9 avril 2025

Anticiper les difficultés économiques : le CSE ne doit pas arriver trop tard

Dans beaucoup d’entreprises, les représentant·es du personnel découvrent les difficultés économiques lorsque les décisions sont déjà prises : réorganisation, restructuration, suppressions d’emplois. Pourtant, le CSE peut agir bien plus tôt. Anticiper les difficultés économiques, c’est justement permettre aux élu·es de comprendre la situation, d’interroger la direction et de peser dans les décisions avant qu’il ne soit trop tard.

Le CSE arrive souvent au moment où tout est déjà joué

C’est une situation que beaucoup d’élu·es connaissent. La direction annonce une réorganisation, un projet de réduction des coûts ou parfois un plan de suppression d’emplois. Le CSE est alors consulté, mais les grandes orientations sont déjà décidées.

À ce moment-là, les représentant·es du personnel ont le sentiment de subir le calendrier et de courir après l’information. Le dialogue social devient défensif, tendu, et les marges de manœuvre sont limitées.

Le vrai enjeu, en réalité, est souvent d’intervenir plus tôt.

Les difficultés économiques ne commencent jamais du jour au lendemain

Une entreprise ne se retrouve pas en difficulté du jour au lendemain. Avant les grandes annonces, il existe presque toujours des signaux : une activité qui ralentit, des investissements qui diminuent, des postes non remplacés, des retards de paiement, une stratégie qui change, une activité qui se dégrade.

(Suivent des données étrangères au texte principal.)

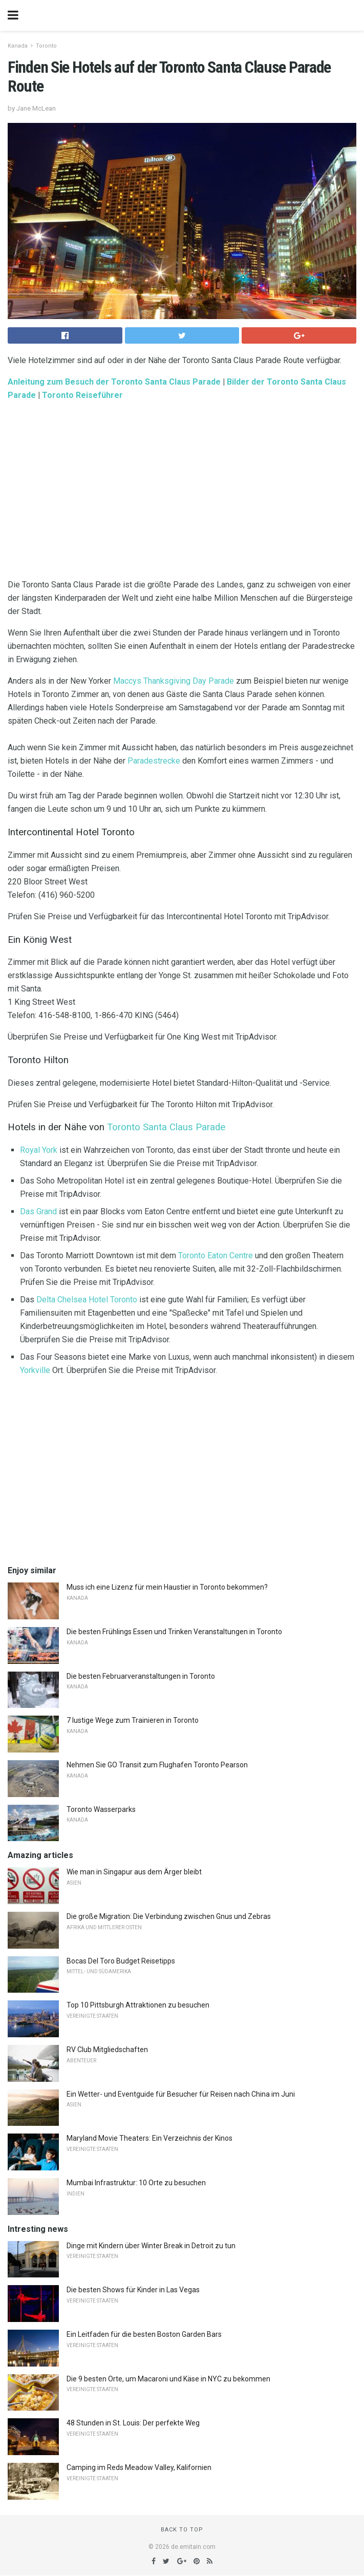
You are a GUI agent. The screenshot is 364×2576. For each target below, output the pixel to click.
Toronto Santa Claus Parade (166, 1127)
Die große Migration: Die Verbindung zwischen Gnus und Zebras (169, 1916)
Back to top (182, 2529)
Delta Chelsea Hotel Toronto (86, 1299)
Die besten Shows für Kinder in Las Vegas (133, 2290)
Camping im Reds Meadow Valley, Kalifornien (139, 2467)
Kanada (18, 46)
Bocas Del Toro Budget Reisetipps (121, 1961)
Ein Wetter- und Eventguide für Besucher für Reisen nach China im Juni (181, 2094)
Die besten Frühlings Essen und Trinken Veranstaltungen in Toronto (174, 1632)
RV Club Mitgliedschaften (107, 2049)
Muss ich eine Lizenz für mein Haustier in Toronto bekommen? (167, 1587)
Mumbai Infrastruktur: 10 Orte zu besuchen (136, 2183)
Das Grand (38, 1211)
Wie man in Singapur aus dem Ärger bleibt (134, 1872)
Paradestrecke (153, 761)
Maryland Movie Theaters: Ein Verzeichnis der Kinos (149, 2138)
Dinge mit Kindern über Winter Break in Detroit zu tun (151, 2246)
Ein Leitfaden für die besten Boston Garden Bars (144, 2334)
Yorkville (35, 1370)
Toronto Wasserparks (101, 1809)
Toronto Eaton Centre (215, 1255)
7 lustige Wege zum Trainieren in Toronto (133, 1720)
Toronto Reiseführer (82, 395)
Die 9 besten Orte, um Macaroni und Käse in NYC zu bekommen (168, 2379)
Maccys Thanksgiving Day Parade (173, 681)
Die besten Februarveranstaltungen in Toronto (141, 1676)
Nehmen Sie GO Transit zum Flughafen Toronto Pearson (157, 1765)
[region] (182, 492)
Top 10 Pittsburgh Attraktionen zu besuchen (138, 2005)
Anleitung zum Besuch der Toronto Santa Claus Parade (114, 382)
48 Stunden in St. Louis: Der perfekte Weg (133, 2423)
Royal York (38, 1150)
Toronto (46, 46)
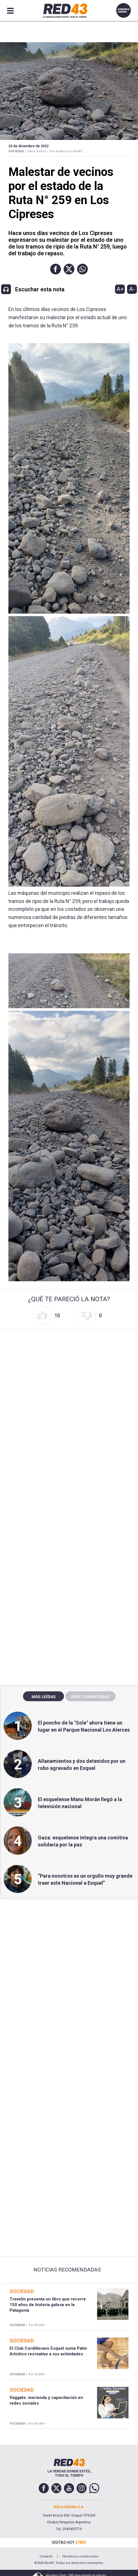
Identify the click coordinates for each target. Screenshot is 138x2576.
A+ (120, 289)
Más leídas (43, 1696)
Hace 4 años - (37, 151)
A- (132, 289)
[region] (69, 1560)
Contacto (46, 2556)
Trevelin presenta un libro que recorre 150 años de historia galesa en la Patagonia (48, 2305)
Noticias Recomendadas (67, 2270)
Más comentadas (90, 1696)
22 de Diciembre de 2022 (28, 146)
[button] (55, 269)
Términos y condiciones (80, 2556)
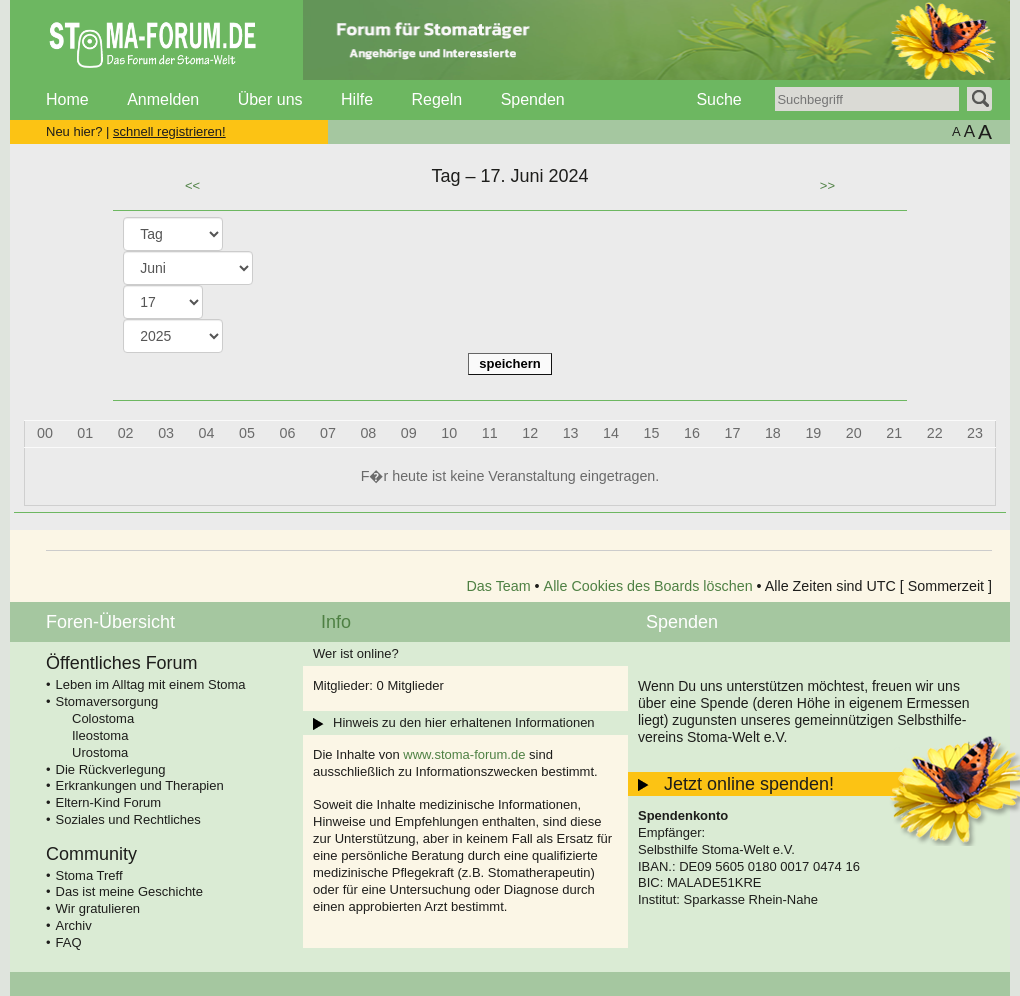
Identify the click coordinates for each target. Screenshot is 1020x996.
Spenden (533, 99)
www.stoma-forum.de (464, 754)
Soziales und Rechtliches (128, 819)
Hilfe (357, 99)
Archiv (74, 925)
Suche (718, 99)
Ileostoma (100, 735)
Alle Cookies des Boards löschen (648, 586)
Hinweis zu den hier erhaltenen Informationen (464, 722)
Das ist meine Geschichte (129, 891)
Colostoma (103, 718)
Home (67, 99)
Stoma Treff (89, 875)
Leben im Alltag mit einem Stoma (151, 684)
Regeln (436, 99)
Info (336, 622)
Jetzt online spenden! (749, 784)
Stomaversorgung (107, 701)
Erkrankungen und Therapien (140, 785)
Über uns (270, 99)
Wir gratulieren (98, 908)
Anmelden (163, 99)
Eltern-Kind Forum (108, 802)
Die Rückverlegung (111, 769)
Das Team (499, 586)
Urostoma (100, 752)
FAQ (69, 942)
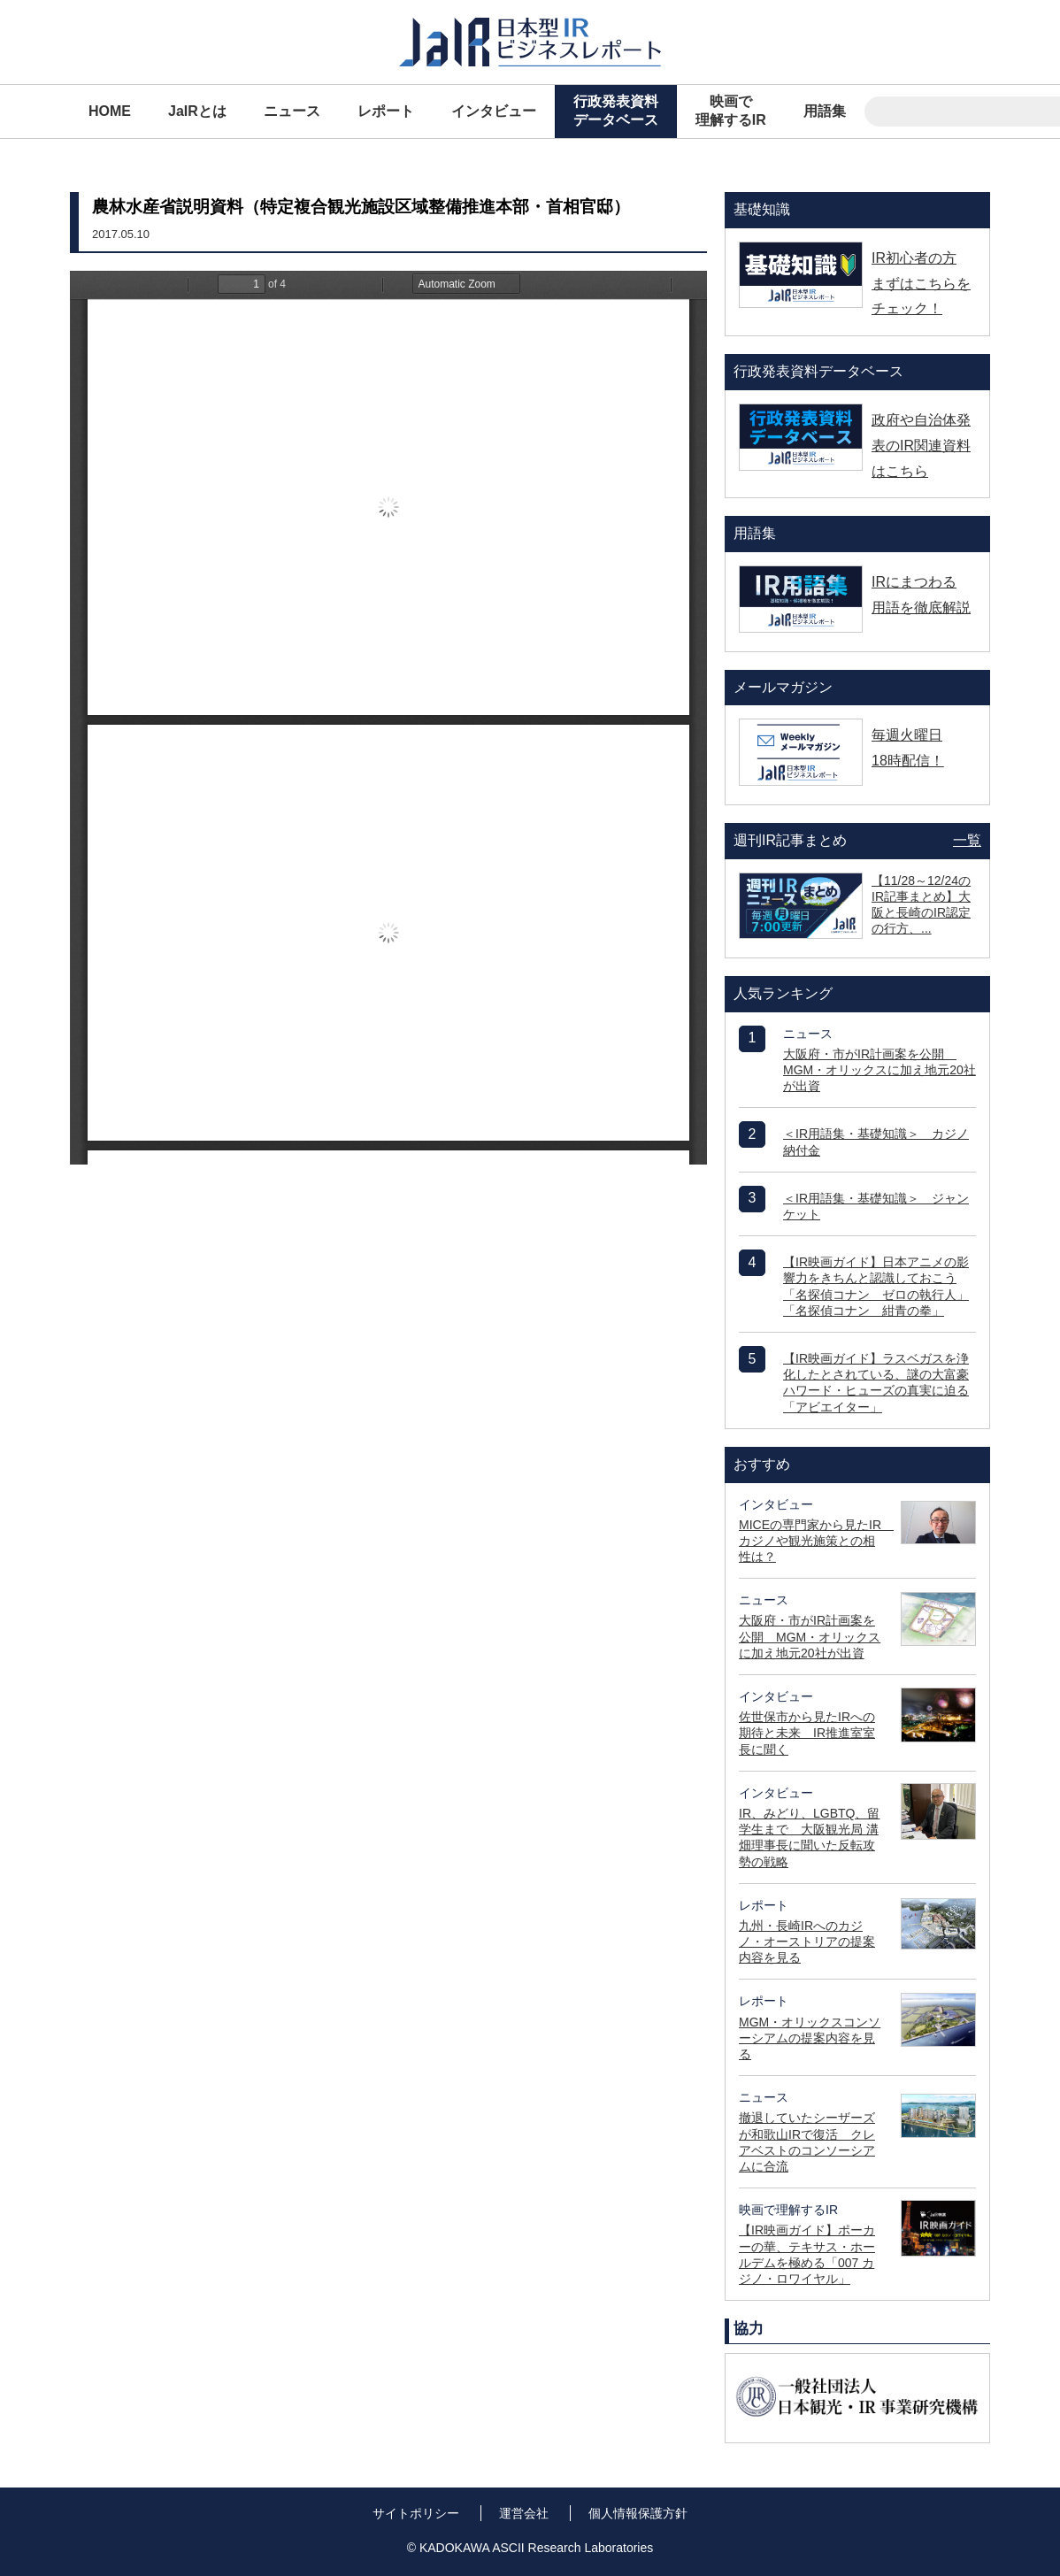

Ces signaux ne signifient pas forcément que l’entreprise va mal. En revanche, ils doivent amener les élu·es à poser des questions, à demander des explications, à comprendre la stratégie de l’entreprise.

C’est à ce moment-là que le CSE peut réellement jouer son rôle.

Interroger la direction, ce n’est pas créer un conflit

Beaucoup d’élu·es hésitent à poser certaines questions par peur de créer des tensions ou de paraître alarmistes. Pourtant, interroger la direction sur la situation économique de l’entreprise fait partie du rôle normal du CSE.

Comprendre la situation économique, ce n’est pas être contre l’entreprise. Au contraire, c’est souvent le moyen de mieux comprendre les choix stratégiques, d’anticiper les transformations et parfois même de proposer des alternatives.

Le CSE n’est pas seulement là pour donner un avis. Il est aussi là pour comprendre, analyser et alerter lorsque cela est nécessaire.

Anticiper, c’est reprendre la main sur le calendrier social

Lorsqu’un CSE commence à poser des questions économiques, à demander des explications et à analyser la situation de l’entreprise, il change la nature du dialogue social. Il ne subit plus les annonces, il participe à la compréhension de la situation.

Anticiper permet souvent :

  • de mieux préparer les négociations,
  • d’obtenir des informations plus tôt,
  • d’alerter sur certaines décisions,
  • de défendre l’emploi et les conditions de travail,
  • et parfois d’éviter que certaines décisions soient prises trop rapidement.

En réalité, anticiper les difficultés économiques, c’est souvent reprendre la main sur le calendrier social.

Le rôle économique du CSE est encore trop sous-utilisé

Beaucoup d’élu·es pensent que leur rôle est surtout social ou lié aux conditions de travail. Pourtant, le rôle économique du CSE est essentiel. Comprendre la stratégie de l’entreprise, ses investissements, ses résultats, ses difficultés ou ses projets permet de mieux comprendre toutes les décisions qui concernent ensuite l’emploi, l’organisation du travail ou les salaires.

Les représentant·es du personnel ne peuvent pas empêcher toutes les décisions économiques. En revanche, ils peuvent les comprendre plus tôt, les discuter, les questionner et parfois les influencer.

Et souvent, tout se joue justement en amont.